Doherty, B. (2020). The Taxil Hoax: An Introduction. Journal of the Australian Catholic Historical Society, 41, 105–118.
Fernandes, E. G., Sá, J. F. R., & Gansohr, M. (2013). Aterradora transcendência? Uma análise simbólica do Bafomé de Éliphas Lévi. HORIZONTE - Revista de Estudos de Teologia e Ciências da Religião, 11(31), 1129-1149.
Kruger, A. (1999). The 'Baphomet idol' - Contribution to the question of the provenience of the principal accusations against the Templar Order. Historisches Jahrbuch, 119, 120-133.
Lynn, H. (2024). Baphomet Revealed: Mysteries and Magic of the Sacred Icon. Red Wheel/Weiser.
Marvell, L. (2015). Headless and Unborn, or the Baphomet Restored Interfering with Bataille and Masson's Image of the Acephale. Lea, 4(4).

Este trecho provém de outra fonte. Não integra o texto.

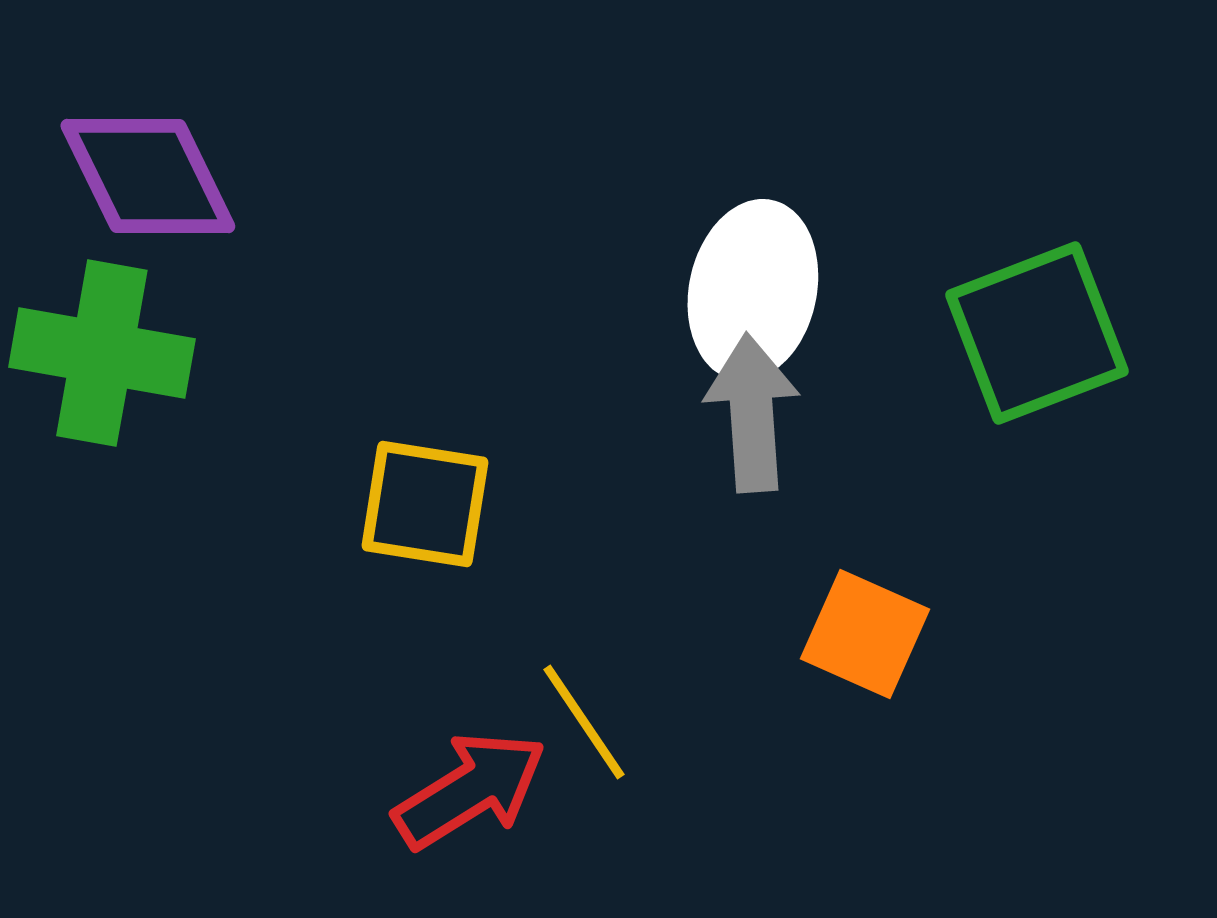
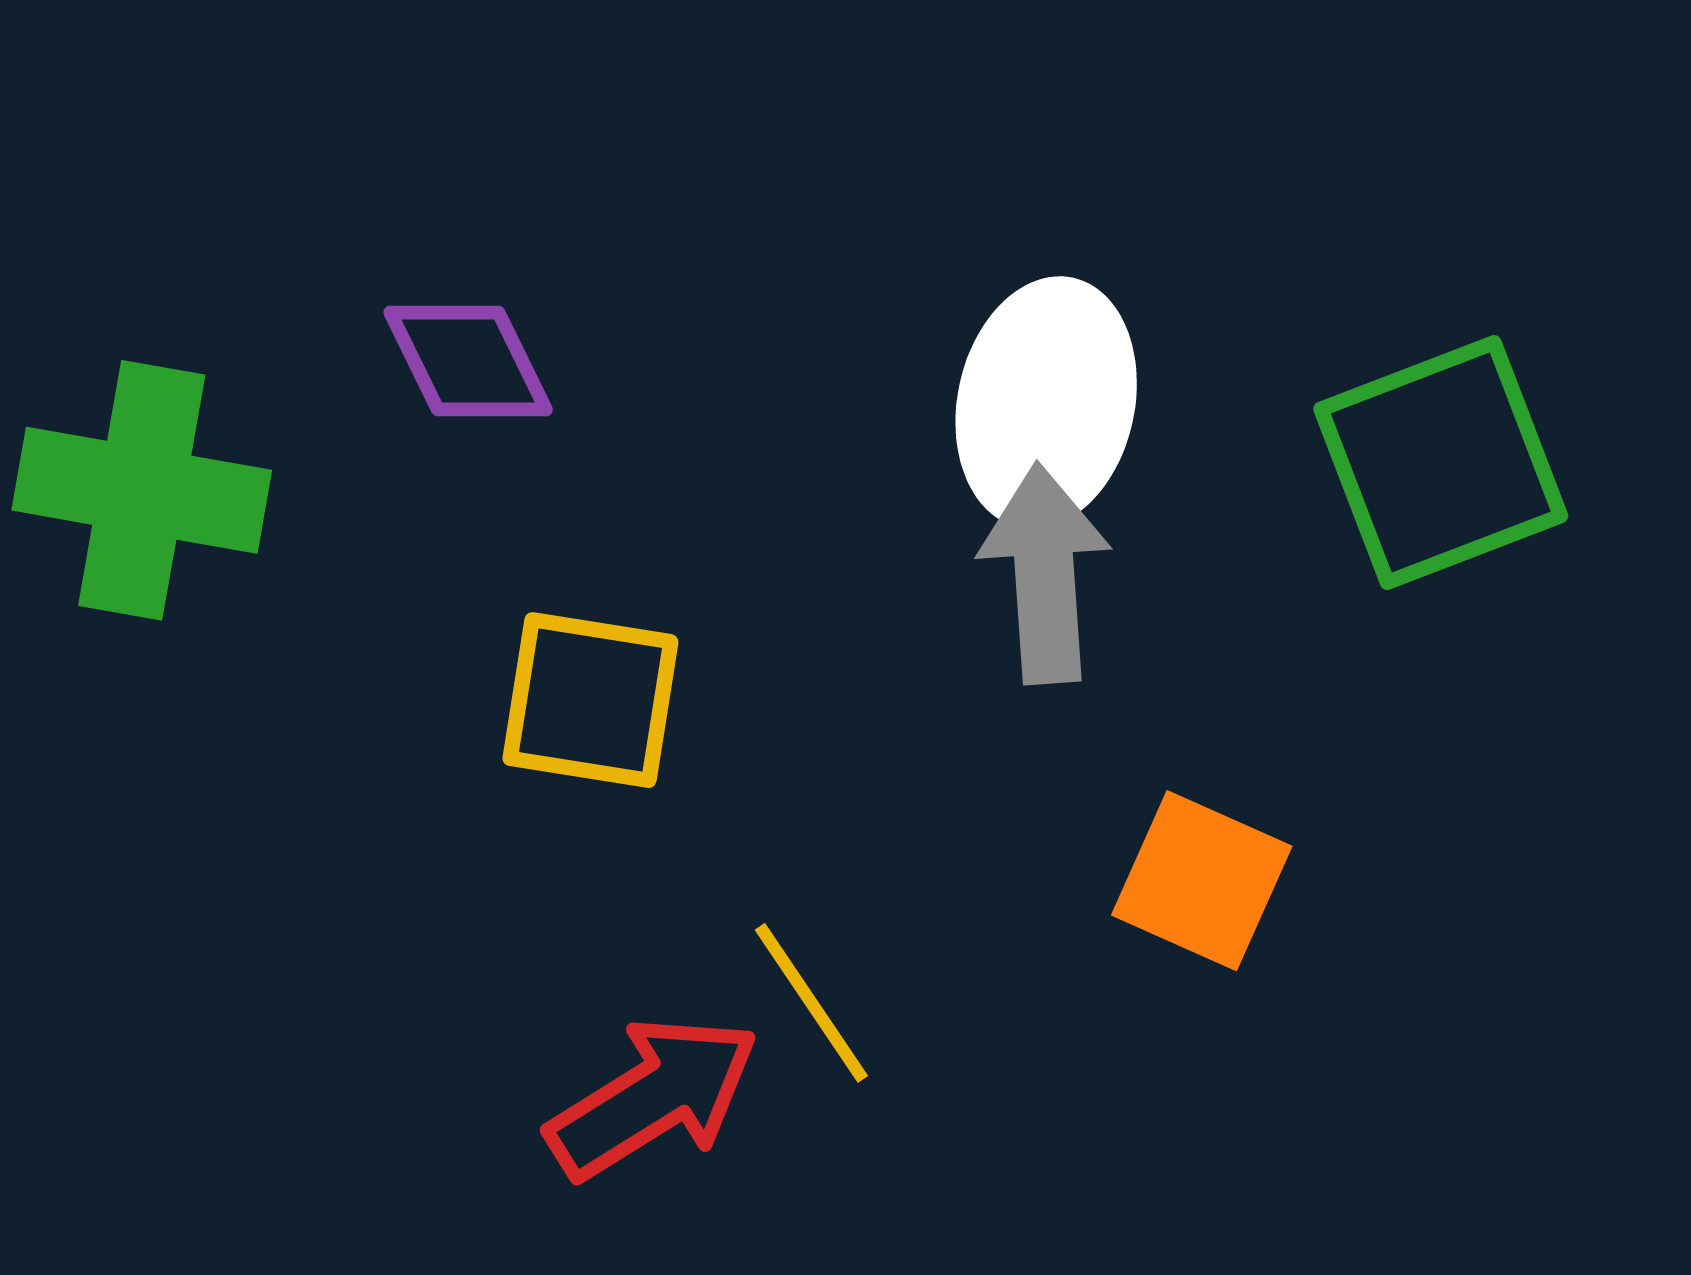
purple diamond: (148, 176) -> (468, 361), moved, size x0.7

Nicolotti, A. (2017). L'idolo/statua dei Templari: dall'accusa di idolatria al mito del Bafometto. In Statue. Rituali, scienza e magia dalla Tarda Antichità al Rinascimento (Micrologus Library 81, pp. 277-333). SISMEL - Edizioni del Galluzzo.
Scottish Rite Masonic Museum & Library Blog. (2009). Leo Taxil and Baphomet.
Strube, J. (2017). The 'Baphomet' of Eliphas Lévi: Its Meaning and Historical Context. In Eliphas Lévi and the French Occult Revival.
van Luijk, R. (2023). Léo Taxil, Le Palladium régénéré et libre (1895). In P. Faxneld & J. Nilsson (Eds.), Satanism: A Reader (pp. 93-103). Oxford University Press.